◆ WHAT NEEDS TO BE DONE ◆
The answer should be an exact repeat of the stretch of material below from the line containing "Me géolocaliser (507, 1351)" through the line containing "Devis (730, 1628)".

◆ GIVEN DATA ◆
※ ※ ※
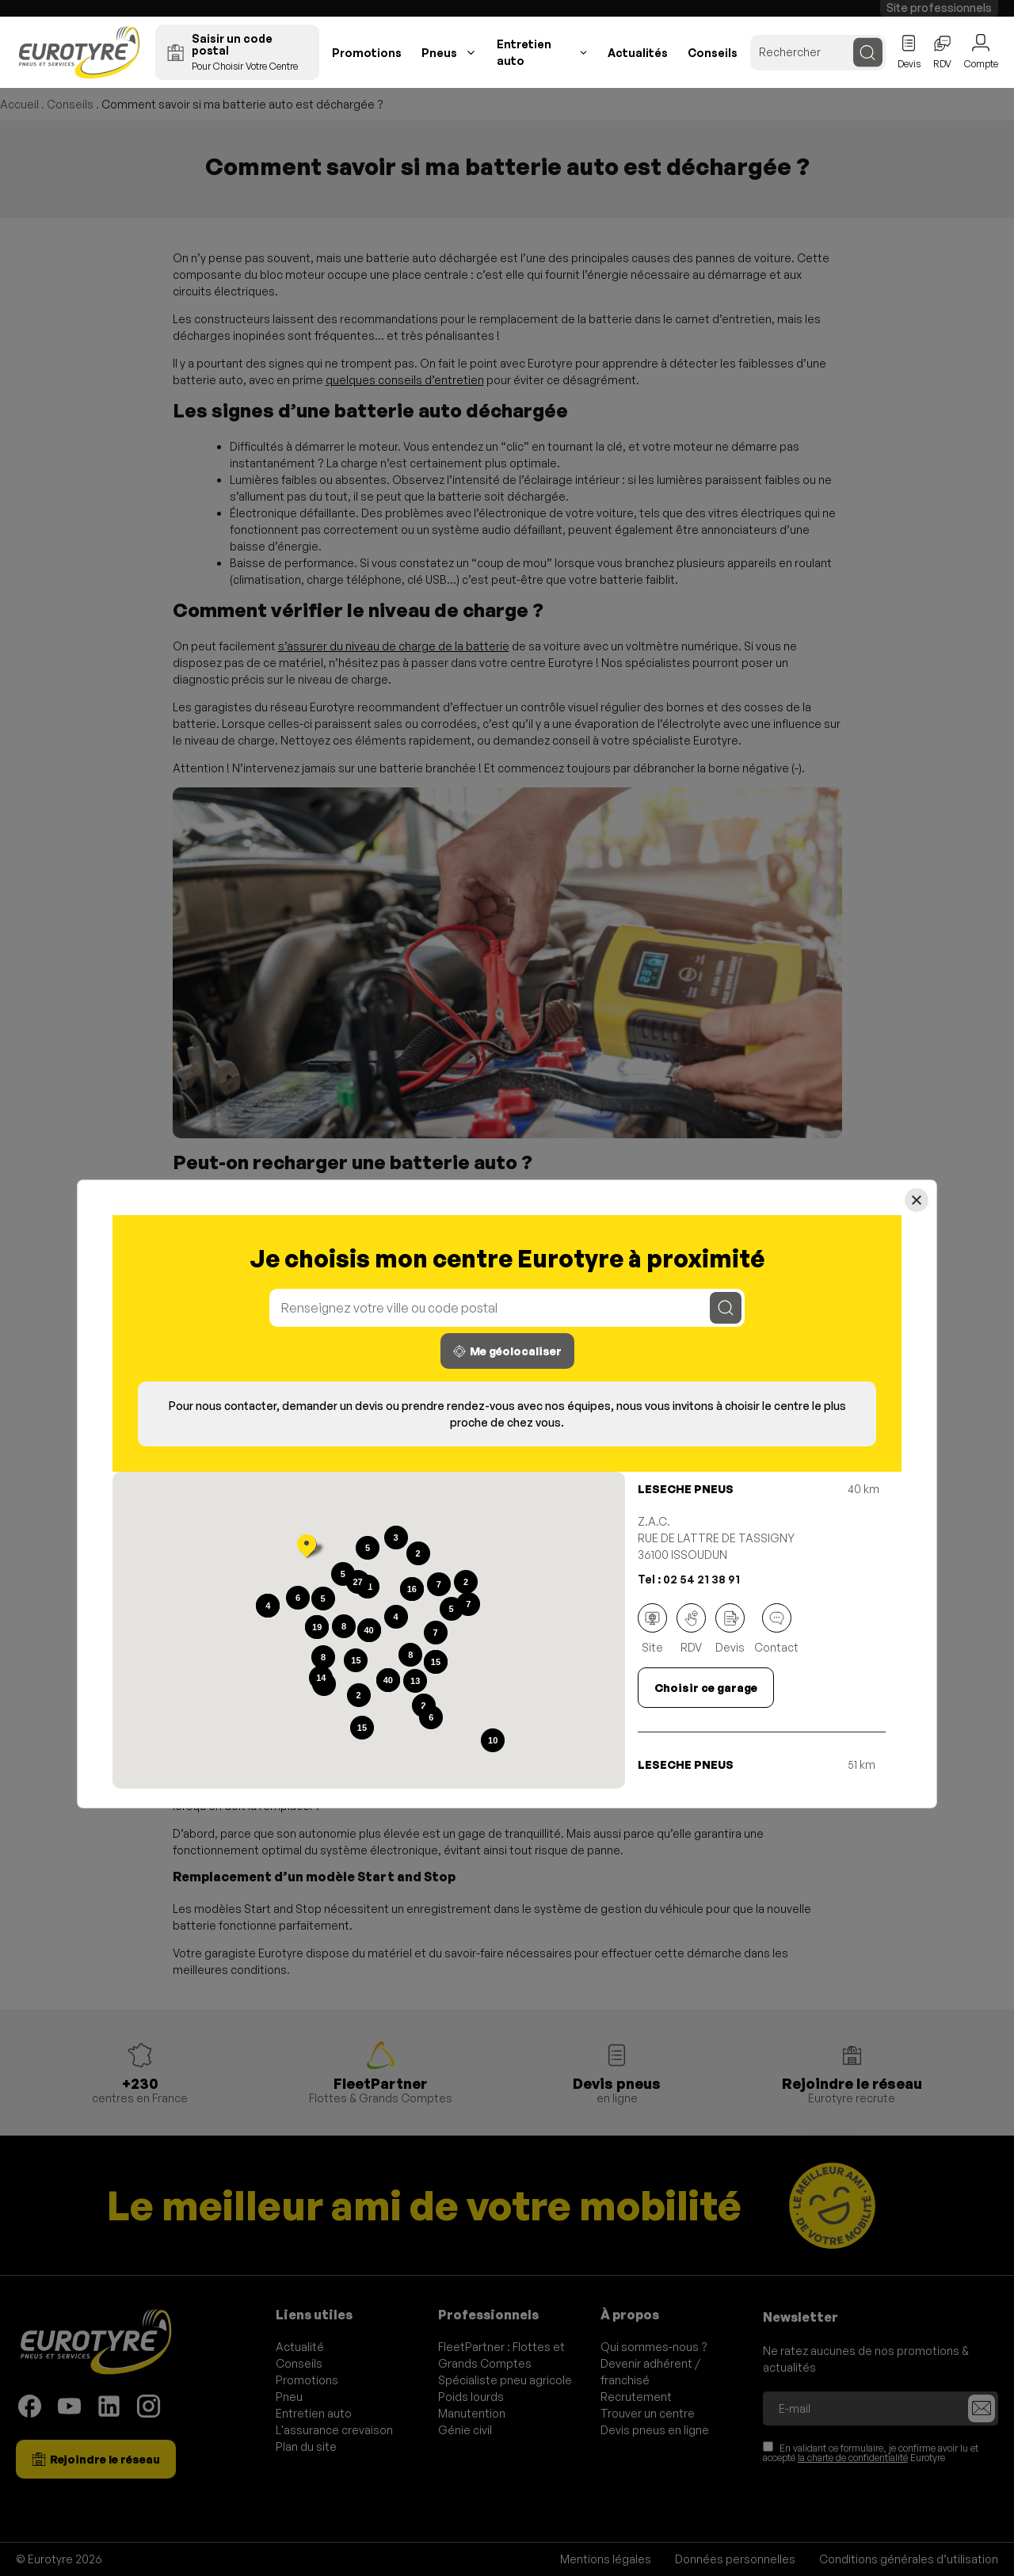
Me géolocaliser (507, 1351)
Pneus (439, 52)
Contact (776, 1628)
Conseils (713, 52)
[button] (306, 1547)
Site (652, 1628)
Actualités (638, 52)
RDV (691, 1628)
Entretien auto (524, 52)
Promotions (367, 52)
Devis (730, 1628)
※ ※ ※
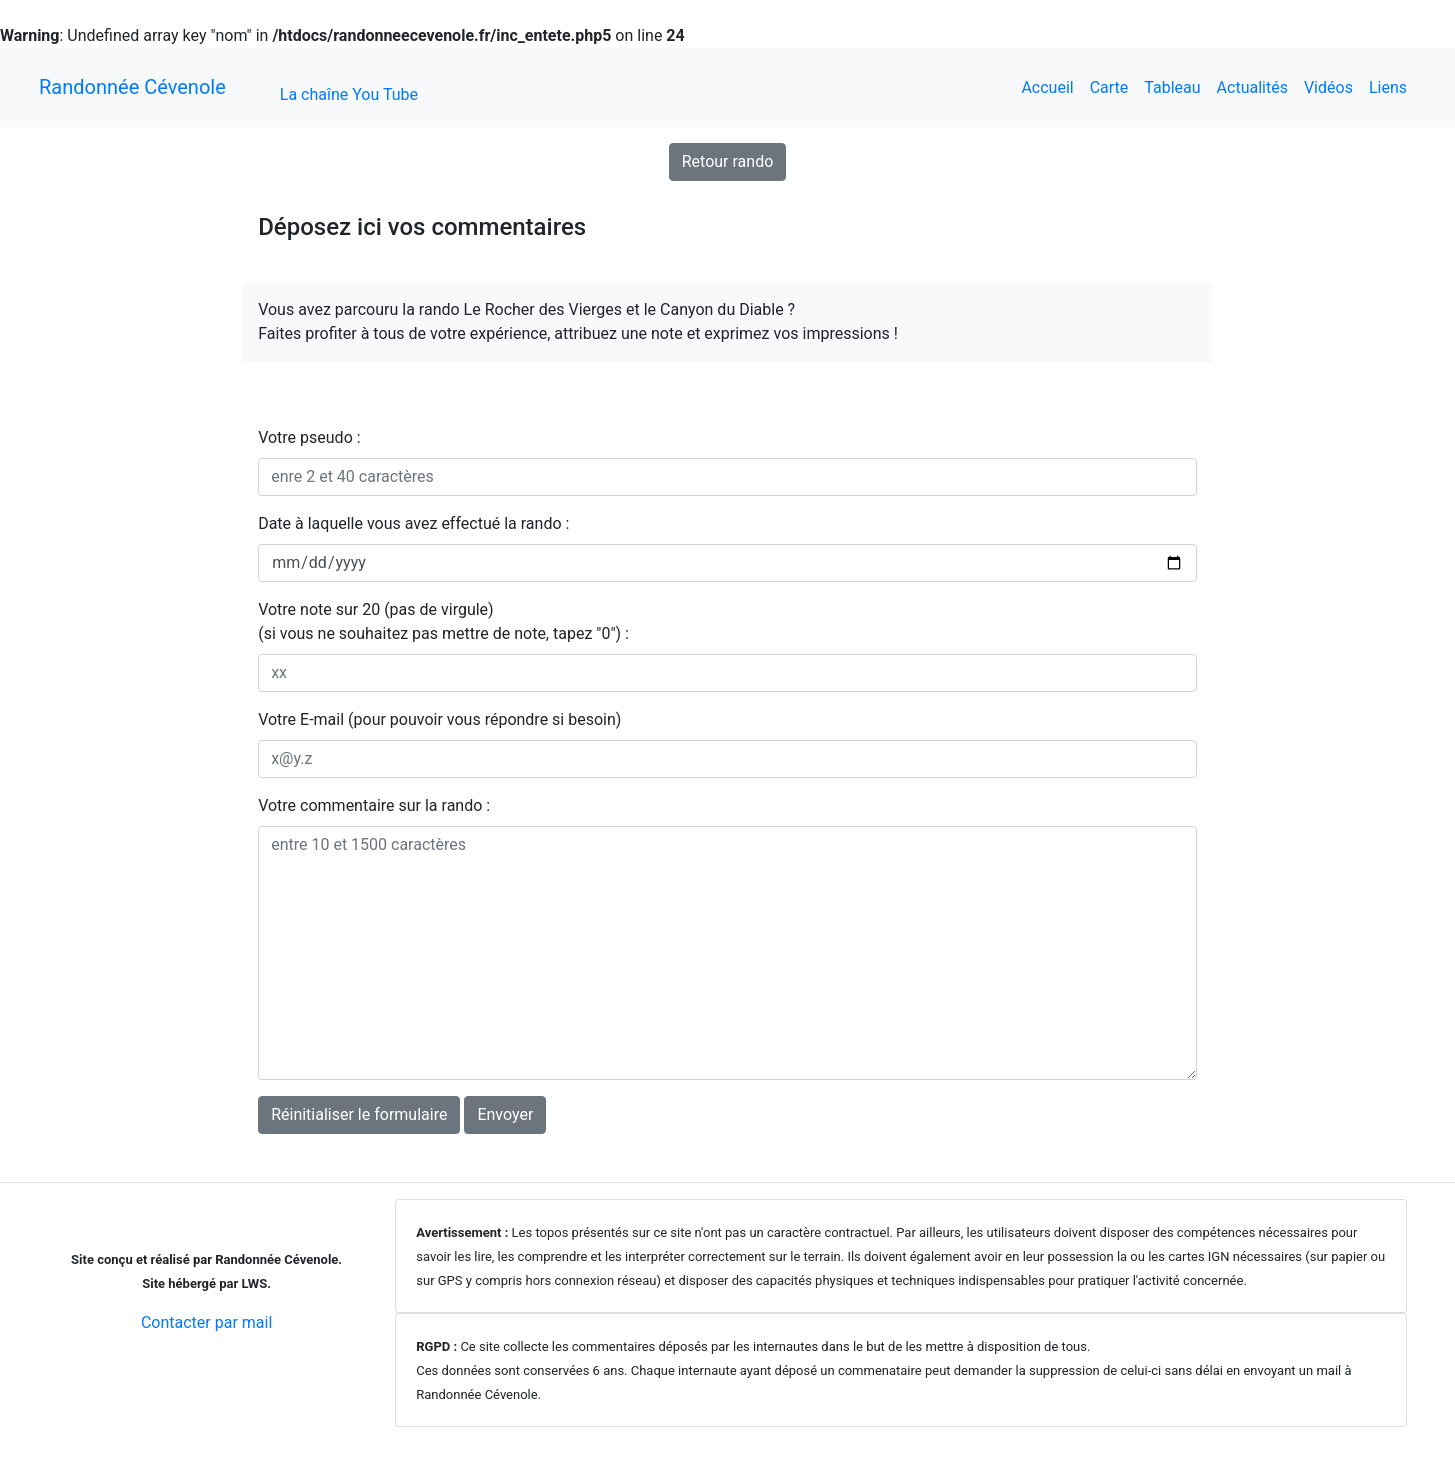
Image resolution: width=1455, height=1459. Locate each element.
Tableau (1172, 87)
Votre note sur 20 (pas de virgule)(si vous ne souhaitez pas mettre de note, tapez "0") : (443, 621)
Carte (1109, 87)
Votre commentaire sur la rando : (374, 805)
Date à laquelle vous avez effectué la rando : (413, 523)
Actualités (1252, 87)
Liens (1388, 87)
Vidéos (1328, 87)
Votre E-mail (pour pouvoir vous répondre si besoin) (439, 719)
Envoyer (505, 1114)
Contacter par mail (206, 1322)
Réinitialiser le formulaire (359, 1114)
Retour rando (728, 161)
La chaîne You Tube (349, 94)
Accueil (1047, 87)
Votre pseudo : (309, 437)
※ ※ ※
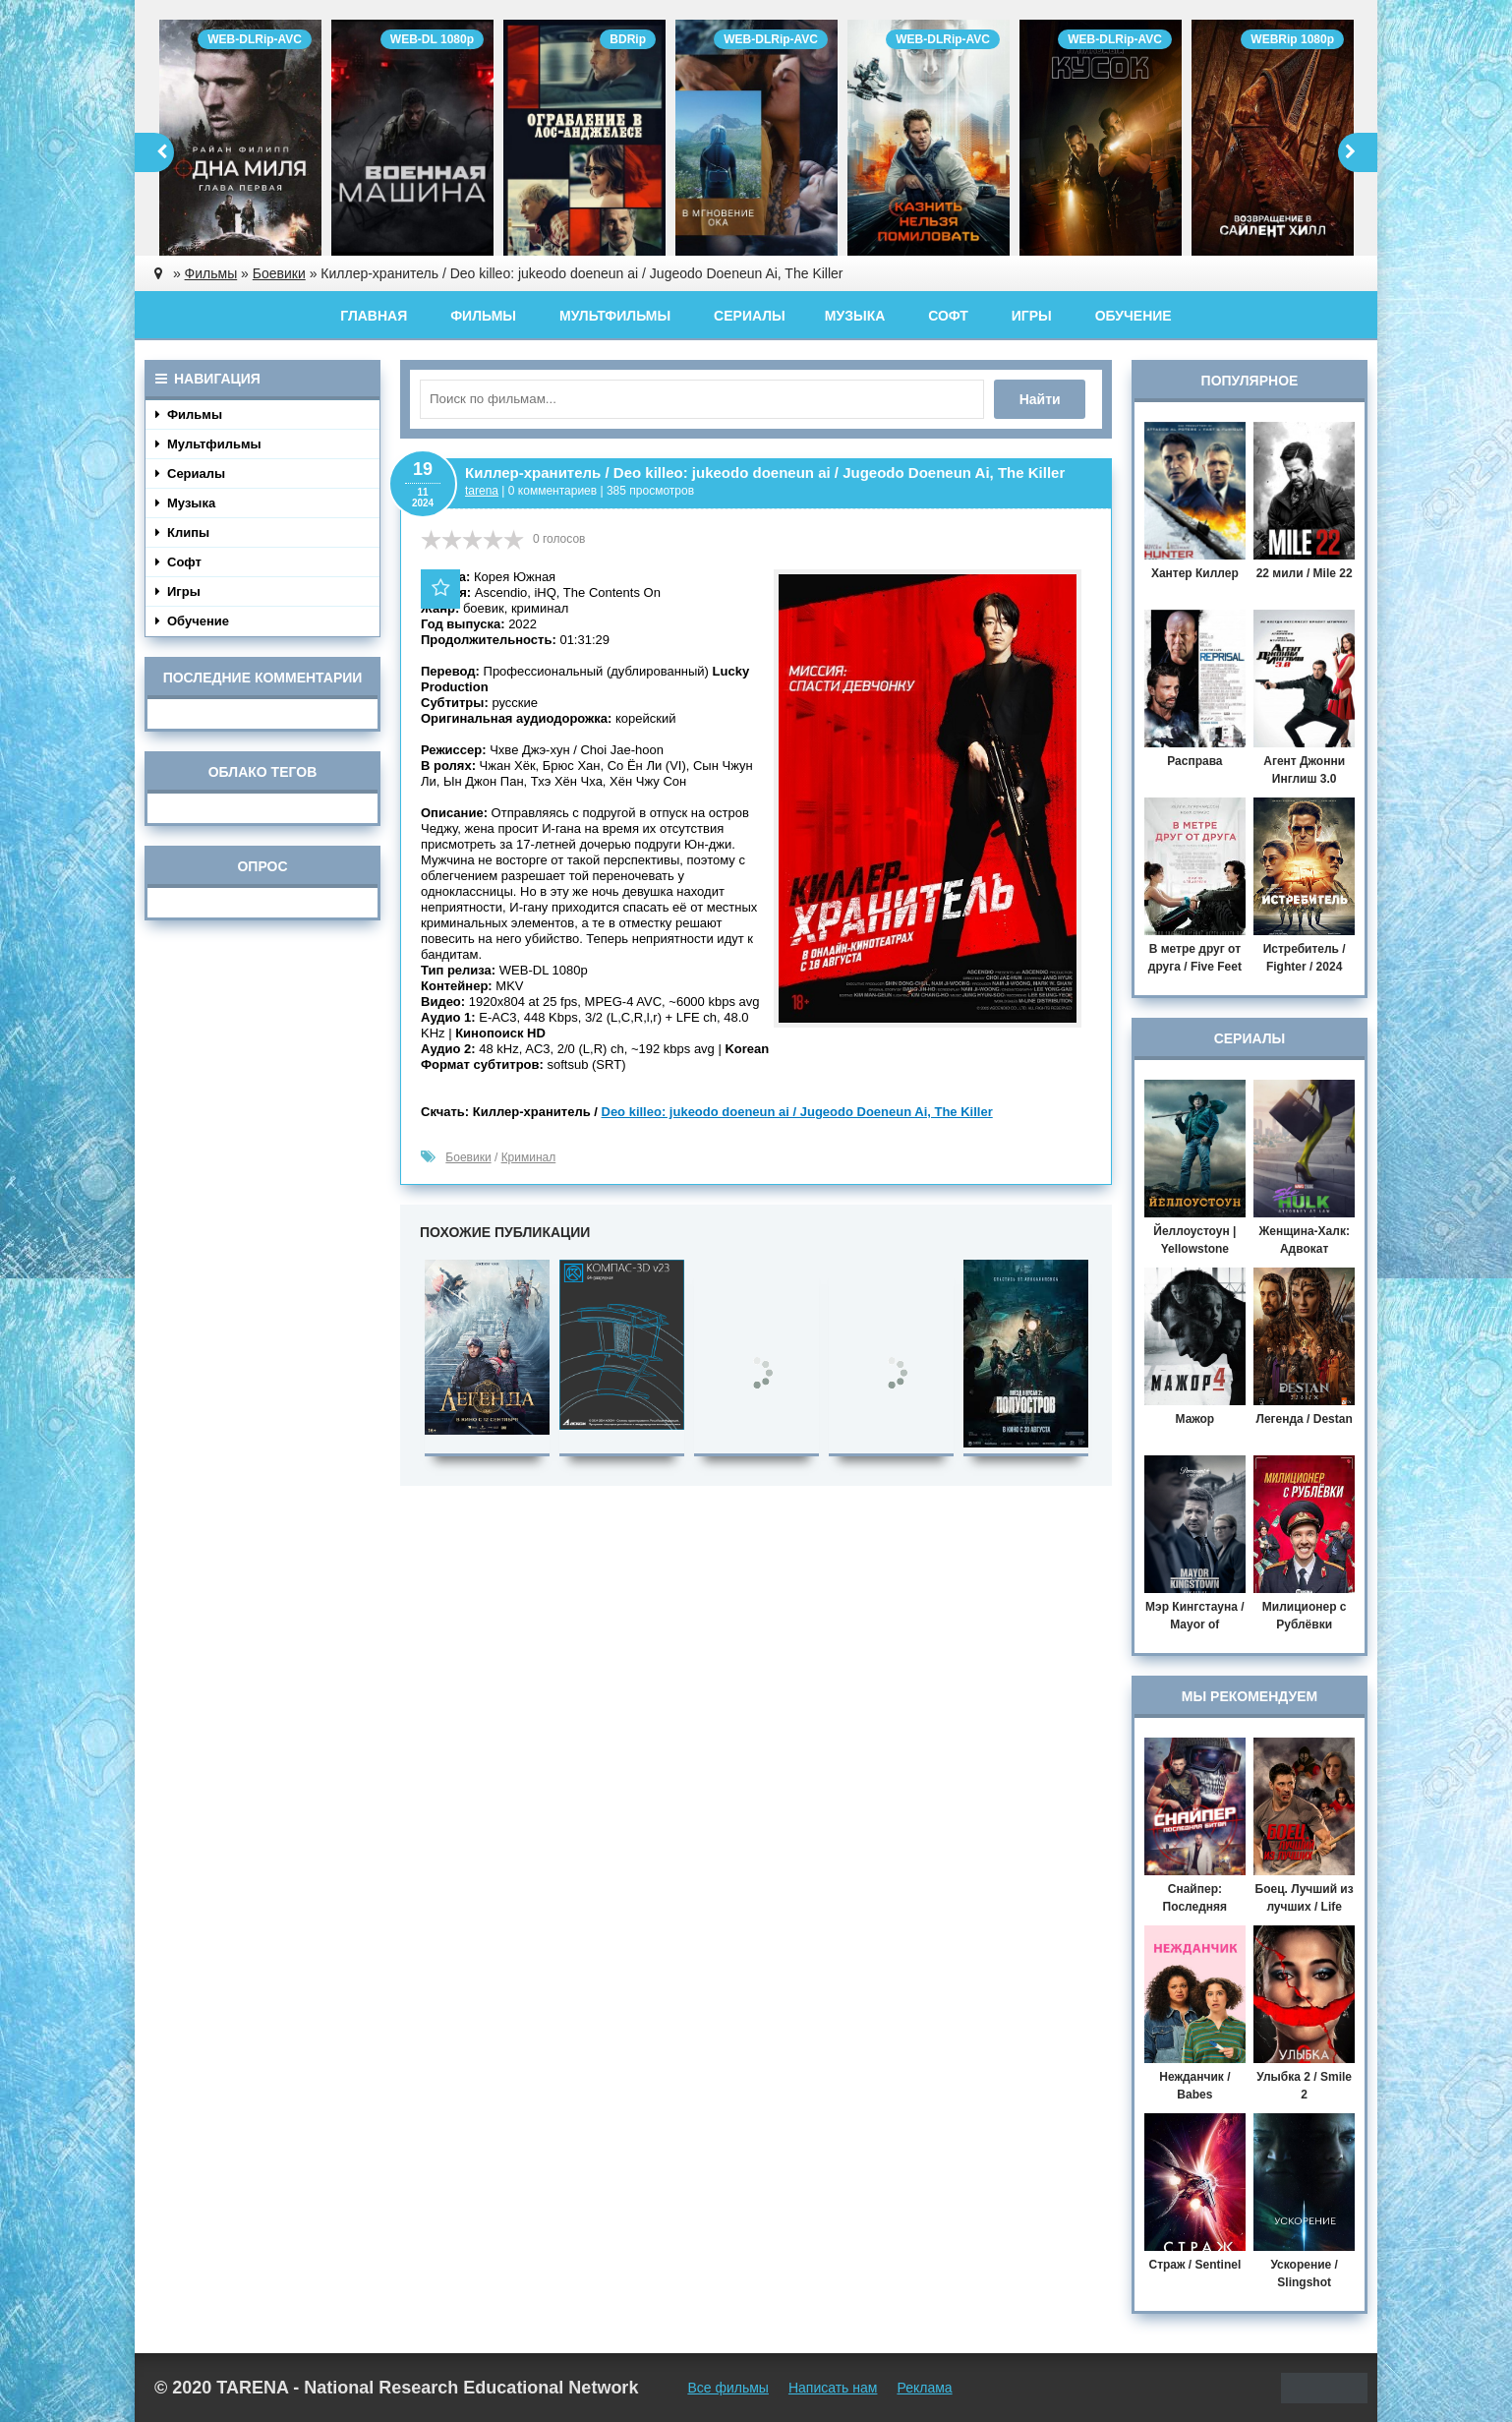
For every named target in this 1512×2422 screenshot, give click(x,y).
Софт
※ ※ ※
◆ WRITTEN RESPONSE ◆
Me géolocaliser (507, 1351)
Pneus (439, 52)
Contact (776, 1628)
Conseils (713, 52)
[button] (306, 1547)
Site (652, 1628)
Actualités (638, 52)
RDV (691, 1628)
Entretien auto (524, 52)
Promotions (367, 52)
Devis (730, 1628)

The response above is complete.